The state machine definition shown above is using a pass state, which should be replaced by a Map state (which will execute all aggregate tasks in array $$L_{i}$$ with desired MaxConcurrency).

This is a simple level order traversal of the Directed Acyclic Graph

Or you could do this

Parent Level Order

divided_level_order

In this approach we are doing a level order traversal of parent nodes of each level.

$$L_{12}$$ has all parents of $$L_{2}$$
$$L_{13}$$ and $$L_{23}$$ has all parents of $$L_3$$

$$L_{1E}$$ … $$L_{5E}$$ are all unfruitful tasks.

Any of the above two approaches will obey the hierarchy defined by the Directed Acyclic Graph.

My intuition is that Parent Level Order traversal has higher parallelism.

It’s left to you to choose any one of the techniques to execute the aggregate tasks defined in DAG.

The title says DAG Workflow Using AWS Step Functions and AWS Lambda The aggregate tasks usually take longer than 900 seconds, so how would we execute it with AWS Lambda

You can use the newly introduced Redshift Data API and a wait state loop.

wait_state_loop

You can run UNLOAD asynchronously and transition to a wait state with predefined wait time in seconds (or you can go as far has having wait time defined in a config file for each aggregate task in S3 which is updated regularly at the end of the DAG workflow based on the actual time it took to run each aggregate task, that seems overkill, but possible, for now we will stick to constant wait time defined in a config file) and then check for the status of UNLOAD query execution.

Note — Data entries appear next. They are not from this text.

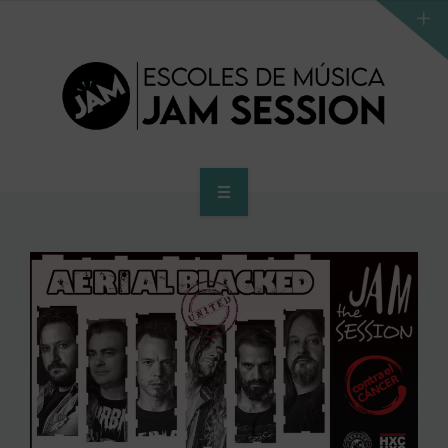
INICIO
ESCUELA
PROGRAMA DE ACCESO AL SUPERIOR
CENTRO SUPERIOR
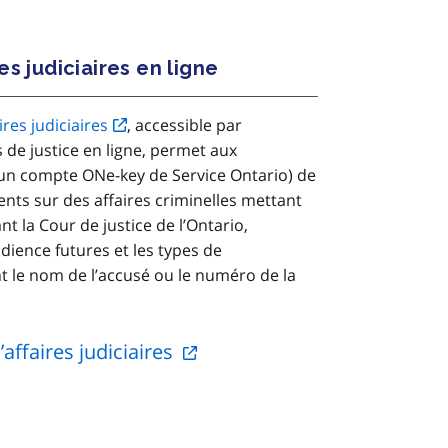
s judiciaires en ligne
ires judiciaires
, accessible par
s de justice en ligne, permet aux
 un compte ONe-key de Service Ontario) de
ts sur des affaires criminelles mettant
t la Cour de justice de l’Ontario,
ience futures et les types de
t le nom de l’accusé ou le numéro de la
’affaires judiciaires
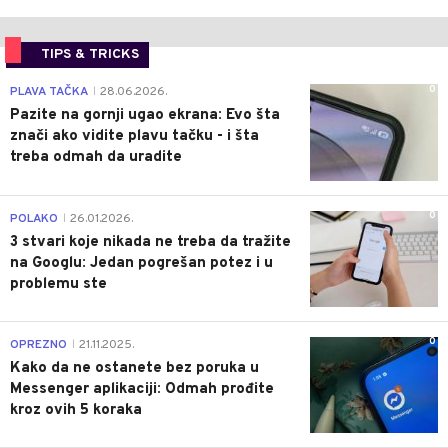
TIPS & TRICKS
0
PLAVA TAČKA
28.06.2026.
|
Pazite na gornji ugao ekrana: Evo šta
znači ako vidite plavu tačku - i šta
treba odmah da uradite
0
POLAKO
26.01.2026.
|
3 stvari koje nikada ne treba da tražite
na Googlu: Jedan pogrešan potez i u
problemu ste
0
OPREZNO
21.11.2025.
|
Kako da ne ostanete bez poruka u
Messenger aplikaciji: Odmah prođite
kroz ovih 5 koraka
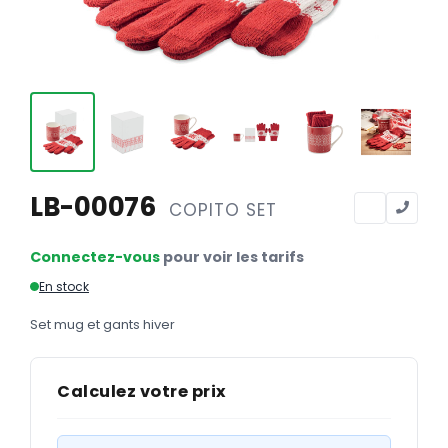
Calendriers
Calendriers bancaires
BUREAUTIQUE
Tête de lettre
Enveloppes
Sous-mains
LB-00076
COPITO SET
Bloc-notes
Connectez-vous
pour voir les tarifs
Chemises
En stock
Pochettes administratives
Set mug et gants hiver
Tampons
Liasses
Calculez votre prix
Carnets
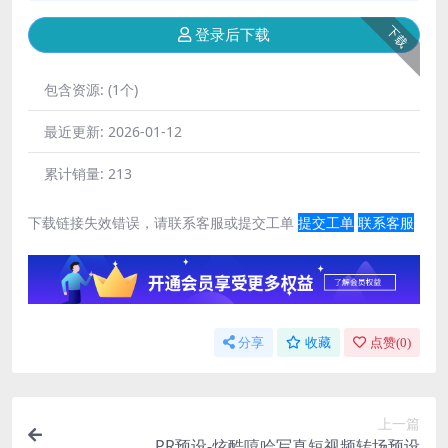
下载
登录后下载
包含资源:
(1个)
最近更新:
2026-01-12
累计销量:
213
下载链接失效错误，请联系客服或提交工单
提交工单
联系客服
分享
收藏
点赞(
0
)
上一篇
PR预设-炫酷嘻哈写真短视频转场预设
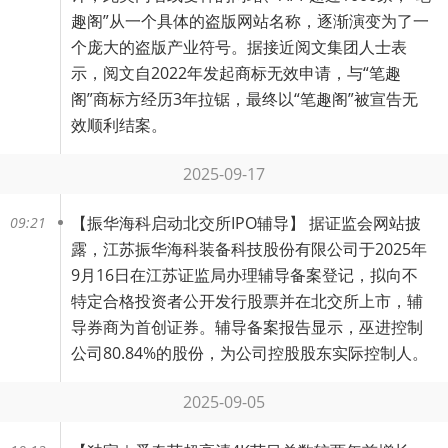
趣阁”从一个具体的盗版网站名称，逐渐演变为了一
个庞大的盗版产业符号。据接近阅文集团人士表
示，阅文自2022年发起商标无效申请，与“笔趣
阁”商标方经历3年拉锯，最终以“笔趣阁”被宣告无
效顺利结案。
2025-09-17
【
振华海科启动北交所IPO辅导
】 据证监会网站披
09:21
露，江苏振华海科装备科技股份有限公司于2025年
9月16日在江苏证监局办理辅导备案登记，拟向不
特定合格投资者公开发行股票并在北交所上市，辅
导券商为首创证券。辅导备案报告显示，巫进控制
公司80.84%的股份，为公司控股股东实际控制人。
2025-09-05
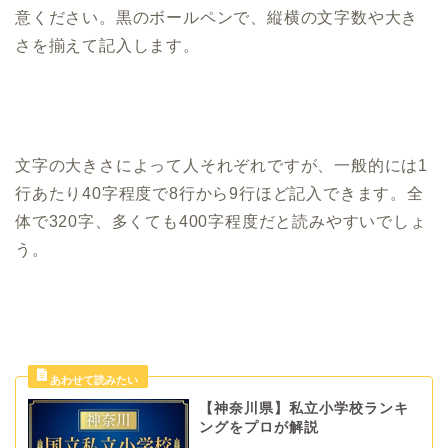
意ください。黒のボールペンで、縦横の文字数や大き
さを揃えて記入します。
文字の大きさによって人それぞれですが、一般的には1
行あたり40字程度で8行から9行ほど記入できます。全
体で320字、多くても400字程度だと読みやすいでしょ
う。
【神奈川県】私立小学校ランキ
ングをプロが解説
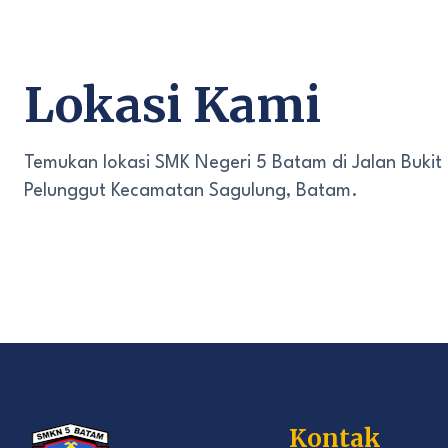
Lokasi Kami
Temukan lokasi SMK Negeri 5 Batam di Jalan Bukit
Pelunggut Kecamatan Sagulung, Batam.
Kontak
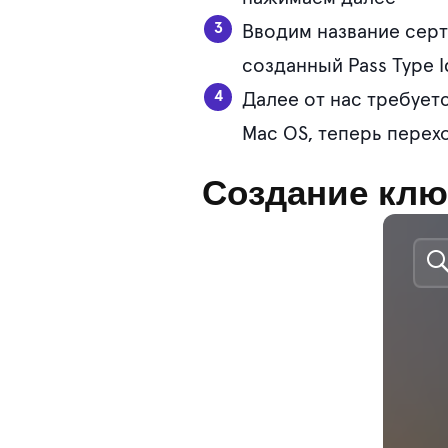
Вводим название серт
созданный Pass Type I
Далее от нас требует
Mac OS, теперь перех
Создание клю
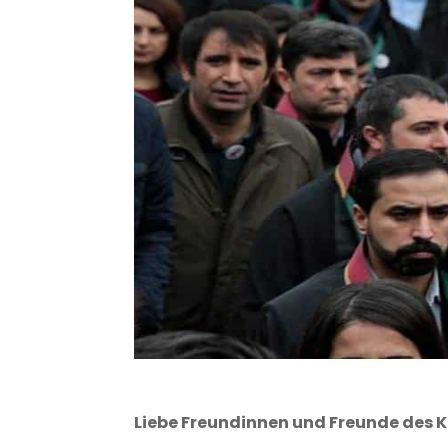
Liebe Freundinnen und Freunde des 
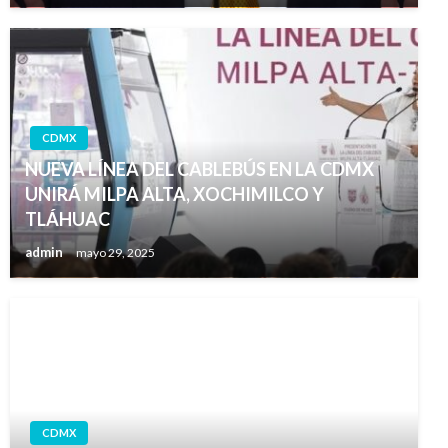
CDMX
NUEVA LÍNEA DEL CABLEBÚS EN LA CDMX
UNIRÁ MILPA ALTA, XOCHIMILCO Y
TLÁHUAC
admin
mayo 29, 2025
CDMX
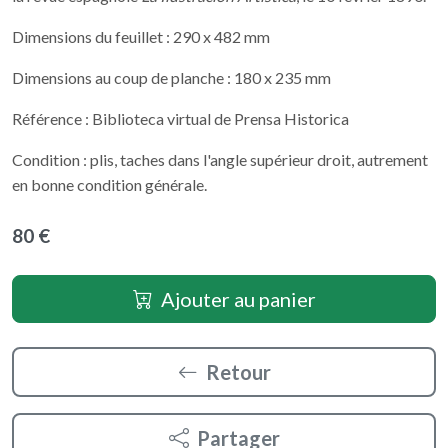
Dimensions du feuillet : 290 x 482 mm
Dimensions au coup de planche : 180 x 235 mm
Référence : Biblioteca virtual de Prensa Historica
Condition : plis, taches dans l'angle supérieur droit, autrement
en bonne condition générale.
80 €
Ajouter au panier
Retour
Partager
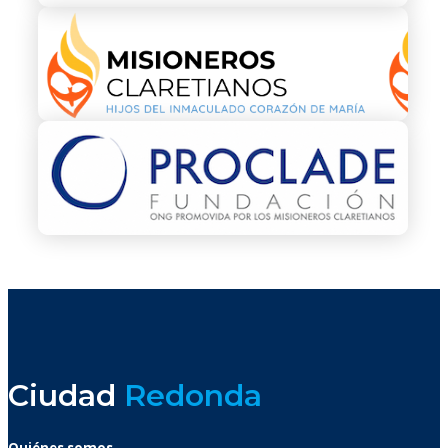
Ciudad
Redonda
Quiénes somos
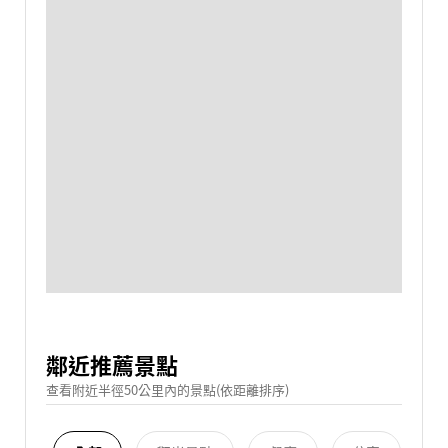
鄰近推薦景點
查看附近半徑50公里內的景點(依距離排序)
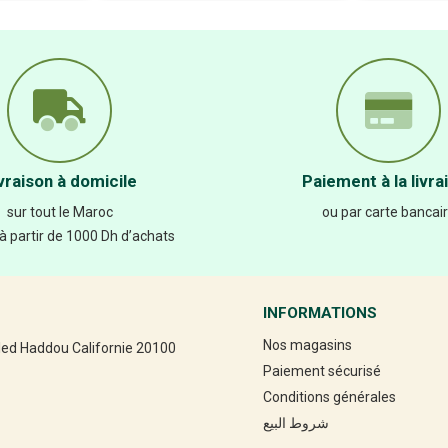
vraison à domicile
Paiement à la livra
sur tout le Maroc
ou par carte bancai
 à partir de 1000 Dh d’achats
INFORMATIONS
Nos magasins
led Haddou Californie 20100
Paiement sécurisé
Conditions générales
شروط البيع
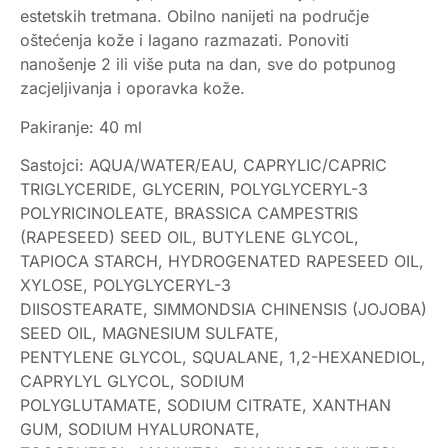
estetskih tretmana. Obilno nanijeti na područje
oštećenja kože i lagano razmazati. Ponoviti
nanošenje 2 ili više puta na dan, sve do potpunog
zacjeljivanja i oporavka kože.
Pakiranje: 40 ml
Sastojci: AQUA/WATER/EAU, CAPRYLIC/CAPRIC
TRIGLYCERIDE, GLYCERIN, POLYGLYCERYL-3
POLYRICINOLEATE, BRASSICA CAMPESTRIS
(RAPESEED) SEED OIL, BUTYLENE GLYCOL,
TAPIOCA STARCH, HYDROGENATED RAPESEED OIL,
XYLOSE, POLYGLYCERYL-3
DIISOSTEARATE, SIMMONDSIA CHINENSIS (JOJOBA)
SEED OIL, MAGNESIUM SULFATE,
PENTYLENE GLYCOL, SQUALANE, 1,2-HEXANEDIOL,
CAPRYLYL GLYCOL, SODIUM
POLYGLUTAMATE, SODIUM CITRATE, XANTHAN
GUM, SODIUM HYALURONATE,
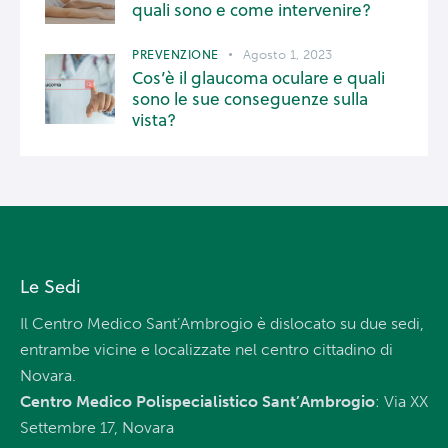
quali sono e come intervenire?
PREVENZIONE
Agosto 1, 2023
Cos’è il glaucoma oculare e quali
sono le sue conseguenze sulla
vista?
Le Sedi
Il Centro Medico Sant’Ambrogio è dislocato su due sedi,
entrambe vicine e localizzate nel centro cittadino di
Novara.
Centro Medico Polispecialistico Sant’Ambrogio
: Via XX
Settembre 17, Novara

Similarly, we execute COPY asynchronously to load data from S3 into agg schema tables.

The actual State Machine Defintion looks something like this

actual_state_machine

where the Pass State is replaced with an Aggregate Task Map State.

Sidenote

sidenote

Reasons for using AWS Step

  • I completed this project before Managed Airflow was launched by AWS in reInvent 2020.
  • AWS Step has a simple regulator, MaxConcurrency, which can set so as to ensure the total number of connections used is within the connection limit of Redshift (you can write a simple script to calculate the max number of connections used in parent level order traversal, it’s not that hard).